United Kingdom based Sela Motshwane read Horticulture at Cape Peninsula University of Technology, South Africa. It was there that she interned at Kirstenbosch Botanical Garden, South Africa and later was involved in 5 years of Kirstenbosch at the Chelsea Flower Show, London. Sela also studied Archaeology at the University of Cambridge, gained a Certificate in International Development. These courses were for her passion for Human Migration, where her thesis traced the Bantu and Nguni tribes from central Africa to southern Africa. She worked for Oxford Archaeology East for 3 years. Her passion for a greener world was reignited in 2009 when she met Sir David Attenborough just before he gave a talk at Museum Site, University of Cambridge. Sela had watched all of his BBC documentaries and listened to his repeated calls for private citizens to make small changes in their lives that will make big differences to climate change. She decided to create Green Botswana Trust after reading Ethiopia had planted 350 million trees in 2019. As a businesswoman from Botswana and a farmer’s daughter, she cares about how Botswana can contribute to restore natural world using nature based solutions.
In an interview with Sunday Oyinloye, Publisher, Green Savannah Diplomatic Cable, the Founder of GreenBotswana speaks on her charity.
Excerpts:
What gave birth to GreenBotswana Trust?
AS a person who values the natural world, and grew up watching Sir David Attenborough nature documentaries, I decided to start a charity that would move away from trying to predict the future with climate change warnings, and start working towards a Green adaption and recovery.
What is your target, and what impact has the not –for- profit organisation made since you started?
GreenBotswana’s main target is calling for urgent action from the government and members of the public to create a culture of community, accountability and collegiality in moving Botswana towards climate action and sustainability. We believe to achieve the 2030 Paris agreement pledge; it will take all citizens and not just the government to reach our goal. To date, we have held four events where the community helped plant over 800 trees.
Are you facing some challenges and in what areas do you need collaboration or assistance?
The challenges we face is green investment, as public money alone will not address our urgent need to adapt and mitigate climate change in Botswana. We also face a problem of lack of climate literacy amongst the general public, although the good news is everyone GreenBotswana approached to plant trees understood the bigger picture when put to them.
If you are asked to advise Batswana on the environment, what will you tell them?
I would advise Batswana to treat our climate change vulnerability as urgent. We are under great pressure with food security, because Botswana imports most of her food and we need an increased production and diversity of our supply chain.

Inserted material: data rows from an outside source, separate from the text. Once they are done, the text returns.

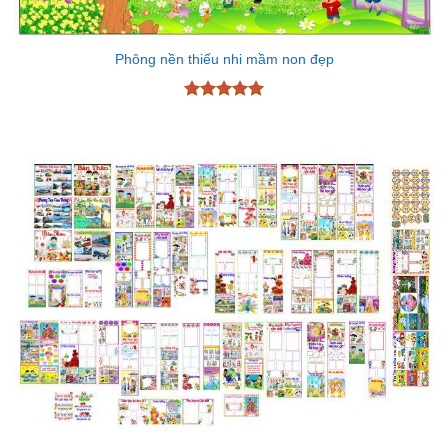
Phông nền thiếu nhi mầm non đẹp
Được xếp
hạng
5
5
sao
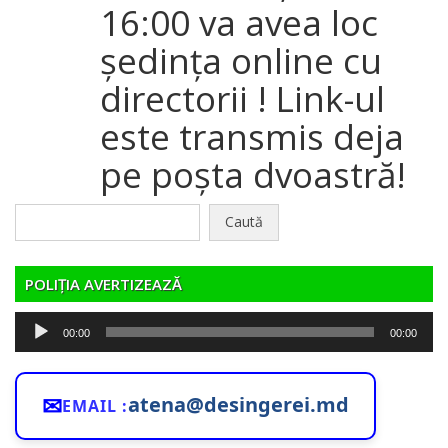
16:00 va avea loc
ședința online cu
directorii ! Link-ul
este transmis deja
pe poșta dvoastră!
Caută
după:
POLIȚIA AVERTIZEAZĂ
Player
00:00
00:00
audio
✉
atena@desingerei.md
EMAIL :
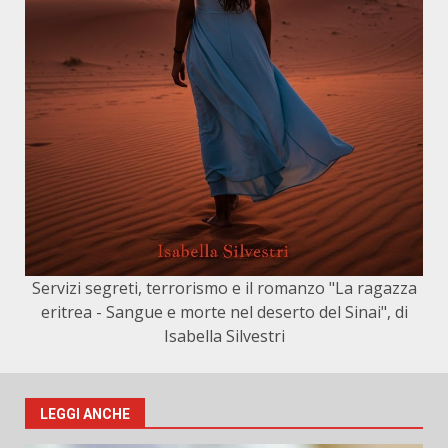
Servizi segreti, terrorismo e il romanzo "La ragazza
eritrea - Sangue e morte nel deserto del Sinai", di
Isabella Silvestri
LEGGI ANCHE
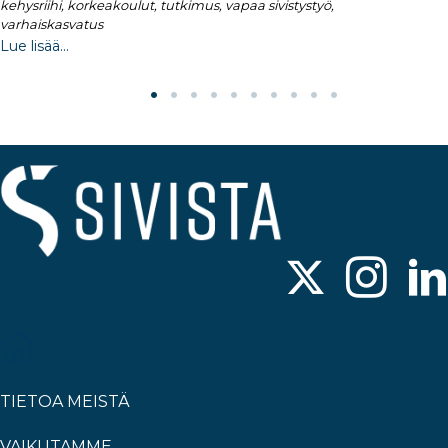
kehysriihi, korkeakoulut, tutkimus, vapaa sivistystyö,
varhaiskasvatus
Lue lisää...
TIETOA MEISTÄ
VAIKUTAMME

The good news is there is a lot opportunity for us to grow fruit trees, vegetables and invest in our environment by planting indigenous trees.

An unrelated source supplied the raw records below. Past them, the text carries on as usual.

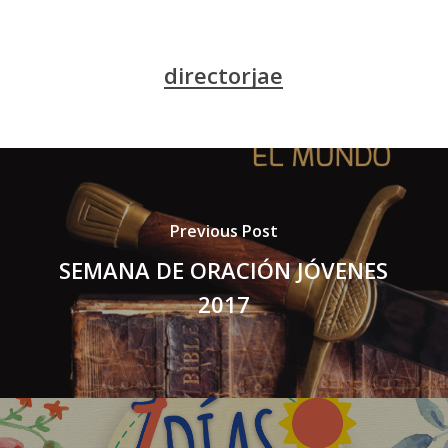
directorjae
Previous Post
SEMANA DE ORACIÓN JÓVENES
2017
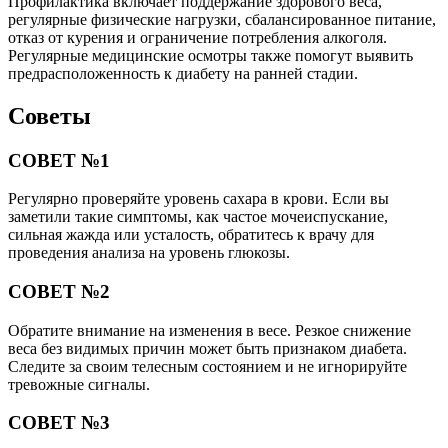
Профилактика включает поддержание здорового веса,
регулярные физические нагрузки, сбалансированное питание,
отказ от курения и ограничение потребления алкоголя.
Регулярные медицинские осмотры также помогут выявить
предрасположенность к диабету на ранней стадии.
Советы
СОВЕТ №1
Регулярно проверяйте уровень сахара в крови. Если вы
заметили такие симптомы, как частое мочеиспускание,
сильная жажда или усталость, обратитесь к врачу для
проведения анализа на уровень глюкозы.
СОВЕТ №2
Обратите внимание на изменения в весе. Резкое снижение
веса без видимых причин может быть признаком диабета.
Следите за своим телесным состоянием и не игнорируйте
тревожные сигналы.
СОВЕТ №3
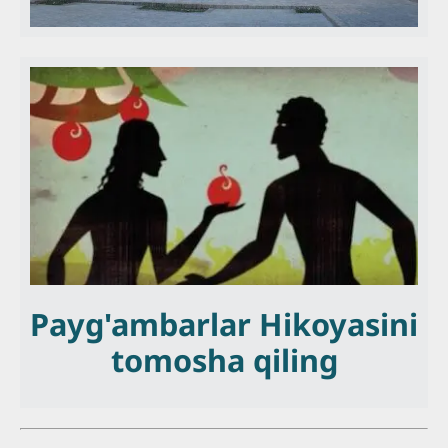
Payg'ambarlar Hikoyasini
tomosha qiling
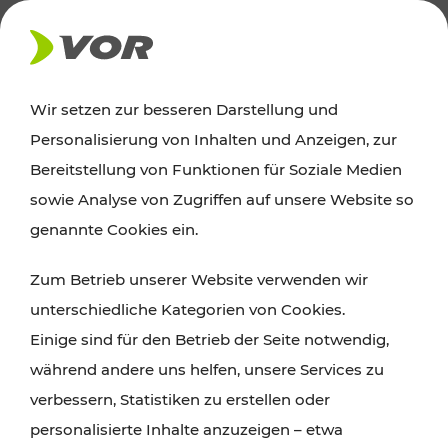
AKTUELLES
Wir setzen zur besseren Darstellung und
Personalisierung von Inhalten und Anzeigen, zur
News
Bereitstellung von Funktionen für Soziale Medien
sowie Analyse von Zugriffen auf unsere Website so
Alle wichtigen Meldungen zu Fahrplanänderungen,
genannte Cookies ein.
Verkehrsmeldungen oder aktuellen Projekten
Zum Betrieb unserer Website verwenden wir
finden Sie hier im Überblick.
unterschiedliche Kategorien von Cookies.
Einige sind für den Betrieb der Seite notwendig,
während andere uns helfen, unsere Services zu
verbessern, Statistiken zu erstellen oder
personalisierte Inhalte anzuzeigen – etwa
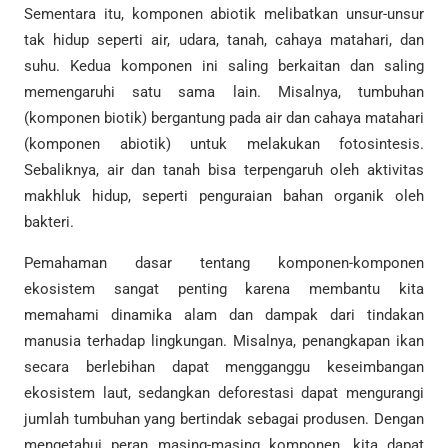
Sementara itu, komponen abiotik melibatkan unsur-unsur
tak hidup seperti air, udara, tanah, cahaya matahari, dan
suhu. Kedua komponen ini saling berkaitan dan saling
memengaruhi satu sama lain. Misalnya, tumbuhan
(komponen biotik) bergantung pada air dan cahaya matahari
(komponen abiotik) untuk melakukan fotosintesis.
Sebaliknya, air dan tanah bisa terpengaruh oleh aktivitas
makhluk hidup, seperti penguraian bahan organik oleh
bakteri.
Pemahaman dasar tentang komponen-komponen
ekosistem sangat penting karena membantu kita
memahami dinamika alam dan dampak dari tindakan
manusia terhadap lingkungan. Misalnya, penangkapan ikan
secara berlebihan dapat mengganggu keseimbangan
ekosistem laut, sedangkan deforestasi dapat mengurangi
jumlah tumbuhan yang bertindak sebagai produsen. Dengan
mengetahui peran masing-masing komponen, kita dapat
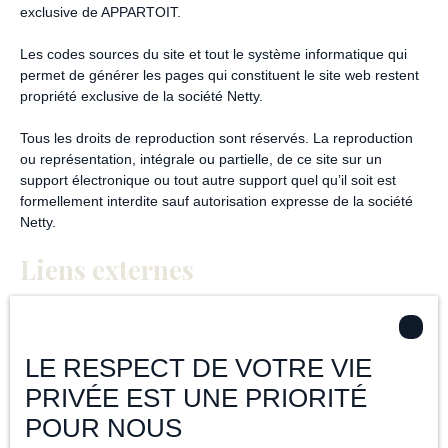
exclusive de APPARTOIT.
Les codes sources du site et tout le système informatique qui
permet de générer les pages qui constituent le site web restent
propriété exclusive de la société Netty.
Tous les droits de reproduction sont réservés. La reproduction
ou représentation, intégrale ou partielle, de ce site sur un
support électronique ou tout autre support quel qu’il soit est
formellement interdite sauf autorisation expresse de la société
Netty.
Liens externes
Le site peut contenir des liens hypertextes externes, pointant
vers d’autres sites internet indépendants. Ces liens ne
constituent, en aucun cas, une approbation ou un partenariat
LE RESPECT DE VOTRE VIE
entre APPARTOIT et les sociétés éditrices des sites externes.
PRIVÉE EST UNE PRIORITÉ
Dès lors, l’éditeur du présent site ne saurait être tenu
responsable de leurs contenus, leurs produits, leurs publicités
POUR NOUS
ou tous éléments ou services présentés. En outre, l’éditeur du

How was it working with Oxford Archaeology East, would you like to share your experience?
Working at Oxford Archaeology East was mundane, if I may say so. But, it is an organisation that is extremely thorough, organised and committed to bringing the right information into the public domain. We excavated land in East Anglia and discovered Iron Age artifacts that were carefully bagged, washed and stored for research.

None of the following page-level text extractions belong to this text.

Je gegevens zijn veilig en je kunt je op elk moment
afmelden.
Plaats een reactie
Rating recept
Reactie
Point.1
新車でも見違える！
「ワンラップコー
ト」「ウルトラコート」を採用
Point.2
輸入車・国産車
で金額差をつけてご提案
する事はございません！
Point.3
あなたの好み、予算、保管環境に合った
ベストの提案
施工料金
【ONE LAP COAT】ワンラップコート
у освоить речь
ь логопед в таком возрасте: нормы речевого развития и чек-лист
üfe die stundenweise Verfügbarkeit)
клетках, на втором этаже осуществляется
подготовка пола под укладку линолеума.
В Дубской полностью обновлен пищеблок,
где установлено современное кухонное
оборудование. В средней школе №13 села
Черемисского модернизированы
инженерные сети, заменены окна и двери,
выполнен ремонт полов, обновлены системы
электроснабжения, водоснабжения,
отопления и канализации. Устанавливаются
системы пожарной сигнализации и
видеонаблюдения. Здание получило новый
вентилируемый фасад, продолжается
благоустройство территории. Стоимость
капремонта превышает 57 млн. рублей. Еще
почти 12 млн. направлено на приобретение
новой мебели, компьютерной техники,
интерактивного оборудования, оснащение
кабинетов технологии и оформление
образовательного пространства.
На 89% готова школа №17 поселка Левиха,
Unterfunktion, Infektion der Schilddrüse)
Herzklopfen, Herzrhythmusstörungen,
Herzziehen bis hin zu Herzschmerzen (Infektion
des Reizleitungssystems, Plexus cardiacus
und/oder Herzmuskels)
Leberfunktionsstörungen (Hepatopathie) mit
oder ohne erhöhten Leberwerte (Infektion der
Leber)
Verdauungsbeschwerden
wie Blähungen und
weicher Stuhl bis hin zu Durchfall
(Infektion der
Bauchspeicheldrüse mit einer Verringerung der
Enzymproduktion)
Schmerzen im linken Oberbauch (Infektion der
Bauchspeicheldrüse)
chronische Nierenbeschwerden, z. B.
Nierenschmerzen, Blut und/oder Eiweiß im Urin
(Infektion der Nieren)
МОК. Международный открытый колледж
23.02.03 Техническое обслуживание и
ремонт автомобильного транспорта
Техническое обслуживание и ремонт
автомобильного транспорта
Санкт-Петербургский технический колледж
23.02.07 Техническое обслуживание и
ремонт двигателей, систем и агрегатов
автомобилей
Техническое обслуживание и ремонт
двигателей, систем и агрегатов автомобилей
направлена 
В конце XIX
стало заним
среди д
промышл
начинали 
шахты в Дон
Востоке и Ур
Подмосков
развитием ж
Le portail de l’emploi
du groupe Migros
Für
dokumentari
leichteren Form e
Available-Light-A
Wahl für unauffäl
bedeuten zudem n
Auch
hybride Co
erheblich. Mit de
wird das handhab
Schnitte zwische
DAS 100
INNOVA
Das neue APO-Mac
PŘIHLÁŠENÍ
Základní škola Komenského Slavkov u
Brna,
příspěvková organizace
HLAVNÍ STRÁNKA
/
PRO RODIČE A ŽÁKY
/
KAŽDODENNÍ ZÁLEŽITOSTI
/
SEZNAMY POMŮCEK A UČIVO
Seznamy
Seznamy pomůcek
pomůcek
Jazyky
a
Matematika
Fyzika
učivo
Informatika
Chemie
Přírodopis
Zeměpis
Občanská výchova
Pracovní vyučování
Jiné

As a successful businesswoman, apart from this project, what have you done to give back to youth in Botswana and the community where you live in UK?
As a business woman from Botswana living in the UK, my first commitment was to be a Botswana Ambassador. I educated myself, and made an effort to learn about other cultures worldwide. I started a fashion business called Touch of Africa, where I paid Batswana tailors to make clothes for customers in the UK. And I always sought to find Trade not Aid solutions to us Africans.
What is that special thing that the world probably does not know about Sela ?
What people don’t know about me is I never give up. And I am not easily intimidated, so I have contacted a lot of politicians and business people to help in my campaigns. For example: in 2011 I asked Virgin Atlantic to help me fly African clothes from Johannesburg to London so I could hold a fashion show at Jesus College, Cambridge. The clothes arrived at Heathrow Airport with Cabin Crew free of charge.